§ **Work item**: The reply is to be an exact repetition of the entries that follow, with each picture left out.

[Page-level text extractions]
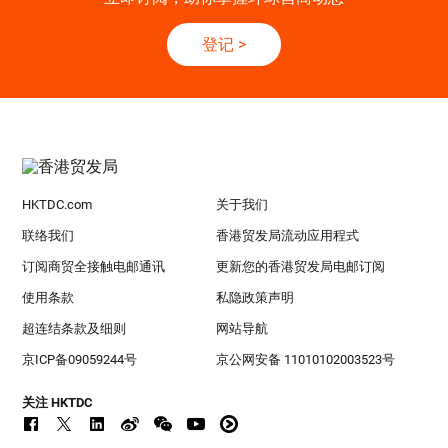
登记
>
HKTDC.com
关于我们
联络我们
香港贸发局流动应用程式
订阅商贸全接触电邮通讯
更新您的香港贸发局电邮订阅
使用条款
私隐政策声明
超连结条款及细则
网站导航
京ICP备09059244号
京公网安备 11010102003523号
关注 HKTDC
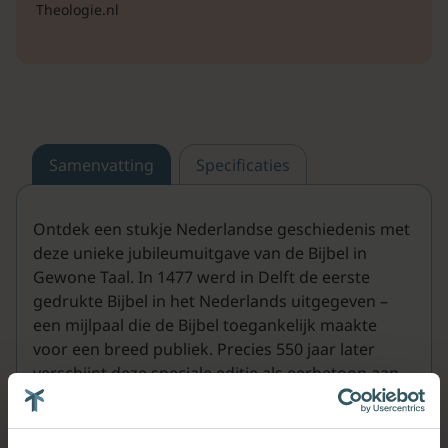
Theologie.nl
Samenvatting
Specificaties
Ontdek een stukje Nederlandse geschiedenis met
deze unieke jubileumuitgave van de Bijbel in
Gewone Taal. In 1477 werd in Delft de eerste
gedrukte Bijbel in het Nederlands uitgegeven –
een mijlpaal die de Bijbel toegankelijk maakte
voor een breed publiek. Precies 550 jaar later
verschijnt deze speciale editie als eerbetoon aan
dat moment.
De Bijbel is uitgevoerd in de heldere, begrijpelijke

§ **Exercise answer**:
登记
>
HKTDC.com
关于我们
联络我们
香港贸发局流动应用程式
订阅商贸全接触电邮通讯
更新您的香港贸发局电邮订阅
使用条款
私隐政策声明
超连结条款及细则
网站导航
京ICP备09059244号
京公网安备 11010102003523号
关注 HKTDC
Theologie.nl
Samenvatting
Specificaties
Ontdek een stukje Nederlandse geschiedenis met
deze unieke jubileumuitgave van de Bijbel in
Gewone Taal. In 1477 werd in Delft de eerste
gedrukte Bijbel in het Nederlands uitgegeven –
een mijlpaal die de Bijbel toegankelijk maakte
voor een breed publiek. Precies 550 jaar later
verschijnt deze speciale editie als eerbetoon aan
dat moment.
De Bijbel is uitgevoerd in de heldere, begrijpelijke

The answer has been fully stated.